**Task details**
Return the data verbatim, without pictures.
......
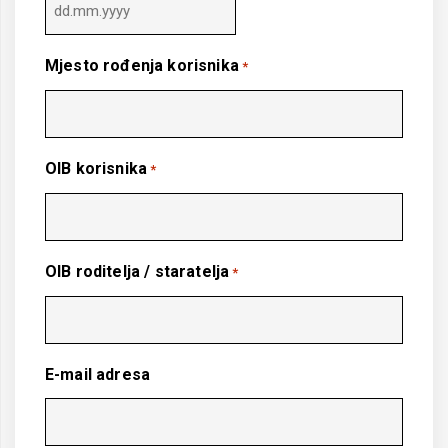
DD
dot
Mjesto rođenja korisnika
*
MM
dot
YYYY
OIB korisnika
*
OIB roditelja / staratelja
*
E-mail adresa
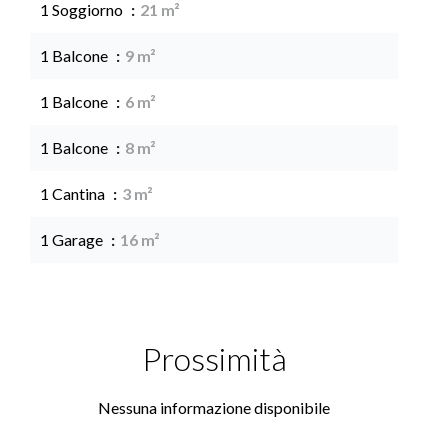
1 Soggiorno
21 m²
1 Balcone
9 m²
1 Balcone
6 m²
1 Balcone
8 m²
1 Cantina
3 m²
1 Garage
16 m²
Prossimità
Nessuna informazione disponibile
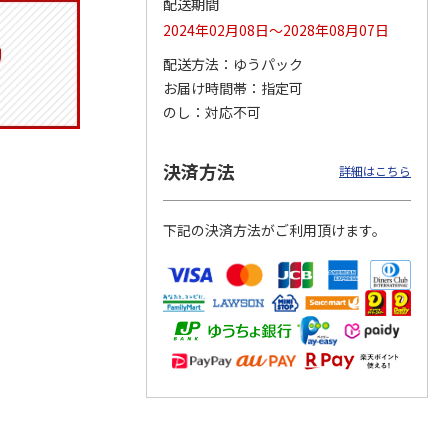
配送期間
2024年02月08日～2028年08月07日
配送方法
ゆうパック
お届け時間帯
指定可
りドリ
ふわっとフタタイト
コーデュロイ生地ラ
八角形ステンレスマ
ハロー
ランチボックス角型
ンチバッグ ハロー
グボトル 500ml リ
のし
対応不可
5MC
パペットスンスン
キティ KCOB2
ラックマ リラッ
…
R
…
1,485円
2,200円
4,510円
決済方法
詳細はこちら
)
(送料別・税込)
(送料別・税込)
(送料別・税込)
下記の決済方法がご利用頂けます。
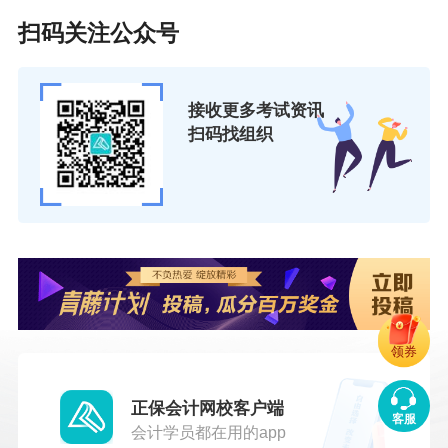
扫码关注公众号
接收更多考试资讯
扫码找组织
领券
正保会计网校客户端
客服
会计学员都在用的app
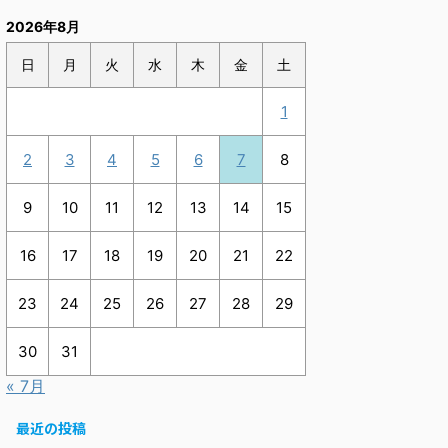
2026年8月
日
月
火
水
木
金
土
1
2
3
4
5
6
7
8
9
10
11
12
13
14
15
16
17
18
19
20
21
22
23
24
25
26
27
28
29
30
31
« 7月
最近の投稿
......
**Written response**
DD
dot
Mjesto rođenja korisnika
*
MM
dot
YYYY
OIB korisnika
*
OIB roditelja / staratelja
*
E-mail adresa
1 Soggiorno
21 m²
1 Balcone
9 m²
1 Balcone
6 m²
1 Balcone
8 m²
1 Cantina
3 m²
1 Garage
16 m²
Prossimità
Nessuna informazione disponibile
配送期間
2024年02月08日～2028年08月07日
配送方法
ゆうパック
お届け時間帯
指定可
りドリ
ふわっとフタタイト
コーデュロイ生地ラ
八角形ステンレスマ
ハロー
ランチボックス角型
ンチバッグ ハロー
グボトル 500ml リ
のし
対応不可
5MC
パペットスンスン
キティ KCOB2
ラックマ リラッ
…
R
…
1,485円
2,200円
4,510円
決済方法
詳細はこちら
)
(送料別・税込)
(送料別・税込)
(送料別・税込)
下記の決済方法がご利用頂けます。
扫码关注公众号
接收更多考试资讯
扫码找组织
领券
正保会计网校客户端
客服
会计学员都在用的app
2026年8月
日
月
火
水
木
金
土
1
2
3
4
5
6
7
8
9
10
11
12
13
14
15
16
17
18
19
20
21
22
23
24
25
26
27
28
29
30
31
« 7月
最近の投稿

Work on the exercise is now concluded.